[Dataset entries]
━━━

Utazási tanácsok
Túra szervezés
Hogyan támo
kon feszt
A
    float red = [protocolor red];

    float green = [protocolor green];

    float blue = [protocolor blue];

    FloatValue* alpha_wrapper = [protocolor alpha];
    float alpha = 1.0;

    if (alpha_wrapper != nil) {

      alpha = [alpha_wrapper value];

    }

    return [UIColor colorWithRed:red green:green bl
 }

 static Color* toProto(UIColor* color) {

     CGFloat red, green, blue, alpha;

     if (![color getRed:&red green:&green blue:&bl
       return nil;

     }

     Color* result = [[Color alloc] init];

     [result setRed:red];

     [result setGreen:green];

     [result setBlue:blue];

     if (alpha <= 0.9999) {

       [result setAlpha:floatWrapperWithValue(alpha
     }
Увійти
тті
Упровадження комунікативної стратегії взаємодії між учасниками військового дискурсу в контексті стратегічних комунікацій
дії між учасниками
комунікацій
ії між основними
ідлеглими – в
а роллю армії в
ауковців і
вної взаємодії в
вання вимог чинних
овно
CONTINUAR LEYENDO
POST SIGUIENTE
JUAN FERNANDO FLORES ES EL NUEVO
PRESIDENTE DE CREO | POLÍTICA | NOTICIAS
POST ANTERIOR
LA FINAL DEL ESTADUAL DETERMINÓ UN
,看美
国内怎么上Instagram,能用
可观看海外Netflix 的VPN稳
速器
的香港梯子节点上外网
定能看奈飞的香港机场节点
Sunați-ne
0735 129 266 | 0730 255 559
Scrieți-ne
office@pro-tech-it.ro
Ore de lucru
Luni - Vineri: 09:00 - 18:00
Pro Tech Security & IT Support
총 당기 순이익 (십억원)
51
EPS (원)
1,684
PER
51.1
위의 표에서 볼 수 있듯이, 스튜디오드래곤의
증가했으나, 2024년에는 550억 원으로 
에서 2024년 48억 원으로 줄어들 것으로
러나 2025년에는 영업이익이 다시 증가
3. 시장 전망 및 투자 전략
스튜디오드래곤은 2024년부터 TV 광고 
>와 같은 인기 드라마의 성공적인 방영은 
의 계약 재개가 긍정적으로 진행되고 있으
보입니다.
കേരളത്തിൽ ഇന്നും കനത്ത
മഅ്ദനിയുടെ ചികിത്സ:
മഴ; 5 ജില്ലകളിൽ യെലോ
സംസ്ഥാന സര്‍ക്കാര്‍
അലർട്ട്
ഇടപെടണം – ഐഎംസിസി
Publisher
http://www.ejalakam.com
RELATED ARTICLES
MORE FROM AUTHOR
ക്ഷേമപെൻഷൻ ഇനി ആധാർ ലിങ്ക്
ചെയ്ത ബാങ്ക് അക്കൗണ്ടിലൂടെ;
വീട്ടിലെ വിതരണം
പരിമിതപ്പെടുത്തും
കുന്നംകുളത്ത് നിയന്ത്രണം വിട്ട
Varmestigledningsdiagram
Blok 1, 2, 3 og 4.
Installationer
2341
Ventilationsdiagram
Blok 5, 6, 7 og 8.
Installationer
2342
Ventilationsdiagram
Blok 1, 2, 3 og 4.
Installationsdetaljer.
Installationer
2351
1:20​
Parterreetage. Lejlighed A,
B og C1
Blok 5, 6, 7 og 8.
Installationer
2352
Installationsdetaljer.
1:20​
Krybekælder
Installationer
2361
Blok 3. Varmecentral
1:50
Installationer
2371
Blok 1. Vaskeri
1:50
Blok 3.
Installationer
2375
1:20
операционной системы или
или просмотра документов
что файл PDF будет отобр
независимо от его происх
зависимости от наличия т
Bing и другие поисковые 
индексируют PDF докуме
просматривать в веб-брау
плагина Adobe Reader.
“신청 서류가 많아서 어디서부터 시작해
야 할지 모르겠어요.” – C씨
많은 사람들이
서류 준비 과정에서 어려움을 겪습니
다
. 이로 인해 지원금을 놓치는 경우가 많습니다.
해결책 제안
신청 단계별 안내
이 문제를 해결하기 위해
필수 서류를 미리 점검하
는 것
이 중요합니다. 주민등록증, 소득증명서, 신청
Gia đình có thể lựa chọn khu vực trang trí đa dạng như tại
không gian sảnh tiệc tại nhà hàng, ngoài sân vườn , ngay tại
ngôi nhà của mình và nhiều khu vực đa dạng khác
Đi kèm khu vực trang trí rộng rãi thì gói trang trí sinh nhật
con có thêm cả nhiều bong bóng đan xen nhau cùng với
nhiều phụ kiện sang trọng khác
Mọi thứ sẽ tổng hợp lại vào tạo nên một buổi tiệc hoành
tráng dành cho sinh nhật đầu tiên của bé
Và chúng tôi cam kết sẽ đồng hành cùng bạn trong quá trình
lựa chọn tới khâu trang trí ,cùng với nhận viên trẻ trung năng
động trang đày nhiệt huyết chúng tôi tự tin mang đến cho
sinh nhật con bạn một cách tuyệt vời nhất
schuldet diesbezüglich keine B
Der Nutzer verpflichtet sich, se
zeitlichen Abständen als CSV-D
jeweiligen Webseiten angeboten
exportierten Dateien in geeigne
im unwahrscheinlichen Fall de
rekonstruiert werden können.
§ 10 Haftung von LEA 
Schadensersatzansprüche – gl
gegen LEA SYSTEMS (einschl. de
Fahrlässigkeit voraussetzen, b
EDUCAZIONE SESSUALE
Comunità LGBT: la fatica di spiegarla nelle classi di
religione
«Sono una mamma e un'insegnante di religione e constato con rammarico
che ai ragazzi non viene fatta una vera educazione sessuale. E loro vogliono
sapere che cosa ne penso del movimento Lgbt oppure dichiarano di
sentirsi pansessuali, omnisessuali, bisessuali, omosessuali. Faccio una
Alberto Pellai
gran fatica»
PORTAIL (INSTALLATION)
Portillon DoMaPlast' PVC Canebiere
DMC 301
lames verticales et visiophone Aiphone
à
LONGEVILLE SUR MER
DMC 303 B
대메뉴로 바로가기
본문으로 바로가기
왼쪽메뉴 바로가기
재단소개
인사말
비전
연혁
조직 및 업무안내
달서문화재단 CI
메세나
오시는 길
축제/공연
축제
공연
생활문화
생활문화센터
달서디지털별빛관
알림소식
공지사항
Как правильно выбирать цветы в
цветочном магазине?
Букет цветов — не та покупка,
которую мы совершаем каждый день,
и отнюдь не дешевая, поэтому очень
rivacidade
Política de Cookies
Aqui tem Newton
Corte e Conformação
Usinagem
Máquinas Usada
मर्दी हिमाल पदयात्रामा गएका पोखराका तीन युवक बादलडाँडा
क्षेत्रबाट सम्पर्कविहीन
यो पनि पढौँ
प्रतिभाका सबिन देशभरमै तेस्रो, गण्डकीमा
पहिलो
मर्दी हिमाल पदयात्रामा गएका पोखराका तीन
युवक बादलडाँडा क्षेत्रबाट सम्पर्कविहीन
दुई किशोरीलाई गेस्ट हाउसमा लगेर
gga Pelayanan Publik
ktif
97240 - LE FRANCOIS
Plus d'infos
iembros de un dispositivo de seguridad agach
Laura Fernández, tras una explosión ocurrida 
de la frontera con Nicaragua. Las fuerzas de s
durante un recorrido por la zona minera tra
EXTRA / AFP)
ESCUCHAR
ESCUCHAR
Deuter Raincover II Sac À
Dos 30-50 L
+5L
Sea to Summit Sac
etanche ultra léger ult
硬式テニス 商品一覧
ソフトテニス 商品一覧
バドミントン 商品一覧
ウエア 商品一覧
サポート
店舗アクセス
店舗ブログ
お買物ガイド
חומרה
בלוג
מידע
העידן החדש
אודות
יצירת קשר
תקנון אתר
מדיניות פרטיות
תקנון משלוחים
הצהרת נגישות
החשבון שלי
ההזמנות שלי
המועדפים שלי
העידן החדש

━━━

:: EXERCISE PROMPT ::
Reproduce all of the records, keeping every character unchanged.

:: EXERCISE RESPONSE ::
Utazási tanácsok
Túra szervezés
Hogyan támo
kon feszt
A
    float red = [protocolor red];

    float green = [protocolor green];

    float blue = [protocolor blue];

    FloatValue* alpha_wrapper = [protocolor alpha];
    float alpha = 1.0;

    if (alpha_wrapper != nil) {

      alpha = [alpha_wrapper value];

    }

    return [UIColor colorWithRed:red green:green bl
 }

 static Color* toProto(UIColor* color) {

     CGFloat red, green, blue, alpha;

     if (![color getRed:&red green:&green blue:&bl
       return nil;

     }

     Color* result = [[Color alloc] init];

     [result setRed:red];

     [result setGreen:green];

     [result setBlue:blue];

     if (alpha <= 0.9999) {

       [result setAlpha:floatWrapperWithValue(alpha
     }
Увійти
тті
Упровадження комунікативної стратегії взаємодії між учасниками військового дискурсу в контексті стратегічних комунікацій
дії між учасниками
комунікацій
ії між основними
ідлеглими – в
а роллю армії в
ауковців і
вної взаємодії в
вання вимог чинних
овно
CONTINUAR LEYENDO
POST SIGUIENTE
JUAN FERNANDO FLORES ES EL NUEVO
PRESIDENTE DE CREO | POLÍTICA | NOTICIAS
POST ANTERIOR
LA FINAL DEL ESTADUAL DETERMINÓ UN
,看美
国内怎么上Instagram,能用
可观看海外Netflix 的VPN稳
速器
的香港梯子节点上外网
定能看奈飞的香港机场节点
Sunați-ne
0735 129 266 | 0730 255 559
Scrieți-ne
office@pro-tech-it.ro
Ore de lucru
Luni - Vineri: 09:00 - 18:00
Pro Tech Security & IT Support
총 당기 순이익 (십억원)
51
EPS (원)
1,684
PER
51.1
위의 표에서 볼 수 있듯이, 스튜디오드래곤의
증가했으나, 2024년에는 550억 원으로 
에서 2024년 48억 원으로 줄어들 것으로
러나 2025년에는 영업이익이 다시 증가
3. 시장 전망 및 투자 전략
스튜디오드래곤은 2024년부터 TV 광고 
>와 같은 인기 드라마의 성공적인 방영은 
의 계약 재개가 긍정적으로 진행되고 있으
보입니다.
കേരളത്തിൽ ഇന്നും കനത്ത
മഅ്ദനിയുടെ ചികിത്സ:
മഴ; 5 ജില്ലകളിൽ യെലോ
സംസ്ഥാന സര്‍ക്കാര്‍
അലർട്ട്
ഇടപെടണം – ഐഎംസിസി
Publisher
http://www.ejalakam.com
RELATED ARTICLES
MORE FROM AUTHOR
ക്ഷേമപെൻഷൻ ഇനി ആധാർ ലിങ്ക്
ചെയ്ത ബാങ്ക് അക്കൗണ്ടിലൂടെ;
വീട്ടിലെ വിതരണം
പരിമിതപ്പെടുത്തും
കുന്നംകുളത്ത് നിയന്ത്രണം വിട്ട
Varmestigledningsdiagram
Blok 1, 2, 3 og 4.
Installationer
2341
Ventilationsdiagram
Blok 5, 6, 7 og 8.
Installationer
2342
Ventilationsdiagram
Blok 1, 2, 3 og 4.
Installationsdetaljer.
Installationer
2351
1:20​
Parterreetage. Lejlighed A,
B og C1
Blok 5, 6, 7 og 8.
Installationer
2352
Installationsdetaljer.
1:20​
Krybekælder
Installationer
2361
Blok 3. Varmecentral
1:50
Installationer
2371
Blok 1. Vaskeri
1:50
Blok 3.
Installationer
2375
1:20
операционной системы или
или просмотра документов
что файл PDF будет отобр
независимо от его происх
зависимости от наличия т
Bing и другие поисковые 
индексируют PDF докуме
просматривать в веб-брау
плагина Adobe Reader.
“신청 서류가 많아서 어디서부터 시작해
야 할지 모르겠어요.” – C씨
많은 사람들이
서류 준비 과정에서 어려움을 겪습니
다
. 이로 인해 지원금을 놓치는 경우가 많습니다.
해결책 제안
신청 단계별 안내
이 문제를 해결하기 위해
필수 서류를 미리 점검하
는 것
이 중요합니다. 주민등록증, 소득증명서, 신청
Gia đình có thể lựa chọn khu vực trang trí đa dạng như tại
không gian sảnh tiệc tại nhà hàng, ngoài sân vườn , ngay tại
ngôi nhà của mình và nhiều khu vực đa dạng khác
Đi kèm khu vực trang trí rộng rãi thì gói trang trí sinh nhật
con có thêm cả nhiều bong bóng đan xen nhau cùng với
nhiều phụ kiện sang trọng khác
Mọi thứ sẽ tổng hợp lại vào tạo nên một buổi tiệc hoành
tráng dành cho sinh nhật đầu tiên của bé
Và chúng tôi cam kết sẽ đồng hành cùng bạn trong quá trình
lựa chọn tới khâu trang trí ,cùng với nhận viên trẻ trung năng
động trang đày nhiệt huyết chúng tôi tự tin mang đến cho
sinh nhật con bạn một cách tuyệt vời nhất
schuldet diesbezüglich keine B
Der Nutzer verpflichtet sich, se
zeitlichen Abständen als CSV-D
jeweiligen Webseiten angeboten
exportierten Dateien in geeigne
im unwahrscheinlichen Fall de
rekonstruiert werden können.
§ 10 Haftung von LEA 
Schadensersatzansprüche – gl
gegen LEA SYSTEMS (einschl. de
Fahrlässigkeit voraussetzen, b
EDUCAZIONE SESSUALE
Comunità LGBT: la fatica di spiegarla nelle classi di
religione
«Sono una mamma e un'insegnante di religione e constato con rammarico
che ai ragazzi non viene fatta una vera educazione sessuale. E loro vogliono
sapere che cosa ne penso del movimento Lgbt oppure dichiarano di
sentirsi pansessuali, omnisessuali, bisessuali, omosessuali. Faccio una
Alberto Pellai
gran fatica»
PORTAIL (INSTALLATION)
Portillon DoMaPlast' PVC Canebiere
DMC 301
lames verticales et visiophone Aiphone
à
LONGEVILLE SUR MER
DMC 303 B
대메뉴로 바로가기
본문으로 바로가기
왼쪽메뉴 바로가기
재단소개
인사말
비전
연혁
조직 및 업무안내
달서문화재단 CI
메세나
오시는 길
축제/공연
축제
공연
생활문화
생활문화센터
달서디지털별빛관
알림소식
공지사항
Как правильно выбирать цветы в
цветочном магазине?
Букет цветов — не та покупка,
которую мы совершаем каждый день,
и отнюдь не дешевая, поэтому очень
rivacidade
Política de Cookies
Aqui tem Newton
Corte e Conformação
Usinagem
Máquinas Usada
मर्दी हिमाल पदयात्रामा गएका पोखराका तीन युवक बादलडाँडा
क्षेत्रबाट सम्पर्कविहीन
यो पनि पढौँ
प्रतिभाका सबिन देशभरमै तेस्रो, गण्डकीमा
पहिलो
मर्दी हिमाल पदयात्रामा गएका पोखराका तीन
युवक बादलडाँडा क्षेत्रबाट सम्पर्कविहीन
दुई किशोरीलाई गेस्ट हाउसमा लगेर
gga Pelayanan Publik
ktif
97240 - LE FRANCOIS
Plus d'infos
iembros de un dispositivo de seguridad agach
Laura Fernández, tras una explosión ocurrida 
de la frontera con Nicaragua. Las fuerzas de s
durante un recorrido por la zona minera tra
EXTRA / AFP)
ESCUCHAR
ESCUCHAR
Deuter Raincover II Sac À
Dos 30-50 L
+5L
Sea to Summit Sac
etanche ultra léger ult
硬式テニス 商品一覧
ソフトテニス 商品一覧
バドミントン 商品一覧
ウエア 商品一覧
サポート
店舗アクセス
店舗ブログ
お買物ガイド
חומרה
בלוג
מידע
העידן החדש
אודות
יצירת קשר
תקנון אתר
מדיניות פרטיות
תקנון משלוחים
הצהרת נגישות
החשבון שלי
ההזמנות שלי
המועדפים שלי
העידן החדש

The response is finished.